Affiliations: [a] The Center for Gene Therapy, Nationwide Children’s Hospital, Columbus, OH, USA
| [b] Departments of Neurology and Pediatrics, The Ohio State University, Columbus, OH, USA
| [c] Center of Research in Myology, Sorbonne Université - Inserm UMRS 974; Databases unit; APHP, Nord/Est/Ile-de-France Neuromuscular reference center, Institut de Myologie, Hôpital Pitié-Salpêtrière, Paris, France
| [d] Sarepta Therapeutics, Inc., Cambridge, MA, USA
| [e] Parent Project Muscular Dystrophy, Hackensack, NJ, USA
| [f] French health network for neuromuscular diseases, Hôpital La Timone, Marseille, France, http://www.filnemus.fr/
| [g] U.O. Genetica Medica, Azienda Ospedaliero-Universitaria di Ferrara | [h] Dubowitz Neuromuscular Centre, Molecular Neurosciences Section, Developmental Neuroscience Programme, UCL Great Ormond Street Institute of Child Health, London, United Kingdom
NIHR Great Ormond Street Hospital Biomedical Research Centre, London, United Kingdom
| [j] APHP, Laboratoire de Génétique et Biologie Moléculaires, HUPC Hôpital Cochin, Paris, France; Center of Research in Myology, Sorbonne Université - Inserm UMRS 974 | [k] Université de Montpellier, Laboratoire de Génétique de Maladies Rares, Montpellier, France
| [l] Department of Human Genetics, The University of Utah, Salt Lake City, UT, USA
Correspondence to: Megan A. Waldrop, MD, The Abigail Wexner Research Institute at Nationwide Children’s Hospital, Research Building II, Room 3013, 700 Children’s Drive, Columbus, OH 43230, USA. E-mail: [email protected].
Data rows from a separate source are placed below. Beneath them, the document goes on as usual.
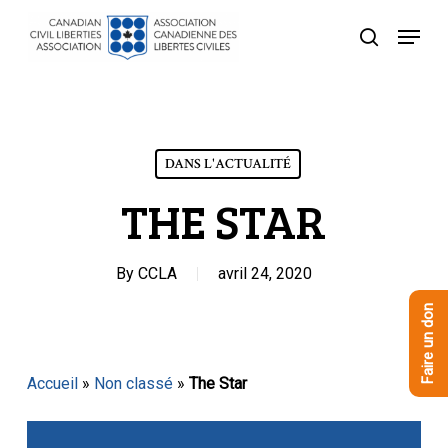
Skip
Menu
to
recherche
Close
main
Menu
content
DANS L'ACTUALITÉ
THE STAR
By
CCLA
avril 24, 2020
Faire un don
Accueil
»
Non classé
»
The Star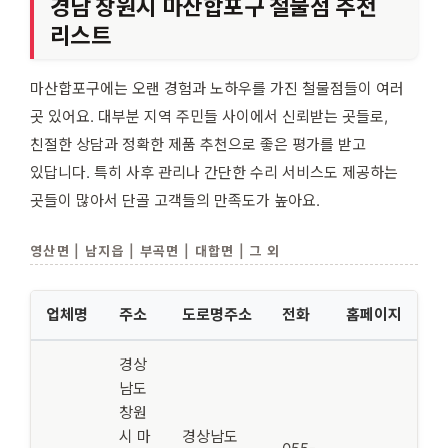
경남 창원시 마산합포구 철물점 추천
리스트
마산합포구에는 오랜 경험과 노하우를 가진 철물점들이 여러
곳 있어요. 대부분 지역 주민들 사이에서 신뢰받는 곳들로,
친절한 상담과 정확한 제품 추천으로 좋은 평가를 받고
있답니다. 특히 사후 관리나 간단한 수리 서비스도 제공하는
곳들이 많아서 단골 고객들의 만족도가 높아요.
영산면 | 남지읍 | 부곡면 | 대합면 | 그 외
업체명
주소
도로명주소
전화
홈페이지
경상
남도
창원
시 마
경상남도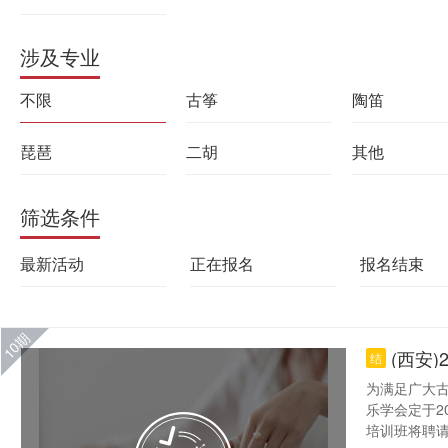
涉及专业
不限
古筝
陶笛
琵琶
二胡
其他
筛选条件
最新活动
正在报名
报名结束
10期
(西安
结
为满足广大
乐学会定于2
培训班将聘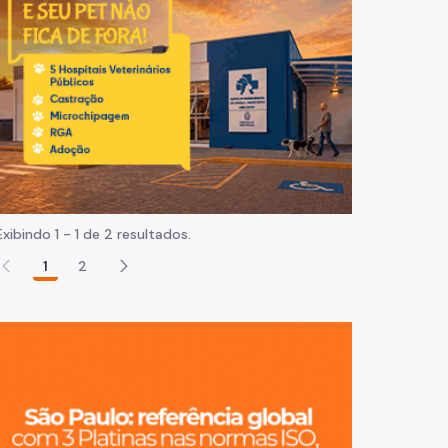
Normas e procedimentos
Exibindo 1 - 1 de 2 resultados.
1
2
São Paulo, ci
Note: [‡] Contributors from the Filnemus network and the United Dystrophinopathy project are listed at the end of the manuscript.
Abstract: Background:Eteplirsen, the first FDA-approved RNA-modifying therapy for DMD, is applicable to ∼13% of patients with DMD. Because multiple exonic deletions are amenable to exon 51 skipping, the isoforms resulting from the various exon 51-skipped transcripts may vary in stability, function, and phenotype. Objective/Methods:We conducted a detailed review of dystrophinopathy published literature and unpublished databases to compile phenotypic features of patients with exon 51 “skip-equivalent” deletions. Results:Theoretically, 48 different in-frame transcripts may result from exon 51 skipping. We found sufficient clinical information on 135 patients carrying mutations that would result in production of 11 (23%) of these transcripts, suggesting the remainder have not been identified in vivo. The majority had mild phenotypes: BMD (n = 81) or isolated dilated cardiomyopathy (n = 3). Particularly interesting are the asymptomatic (n = 10) or isolated hyperCKemia (n = 20) patients with deletions of exons 45– 51, 48– 51, 49– 51 and 50– 51. Finally, 16 (12%) had more severe phenotypes described as intermediate (n = 2) or DMD (n = 14), and 6 reports had no definitive phenotype. Conclusions:This review shows that the majority of exon 51 “skip-equivalent” deletions result in milder (BMD) phenotypes and supports that exon 51 skipping therapy could provide clinical benefit, although we acknowledge that other factors, such as age at treatment initiation or ongoing standard of care, may influence the degree of benefit.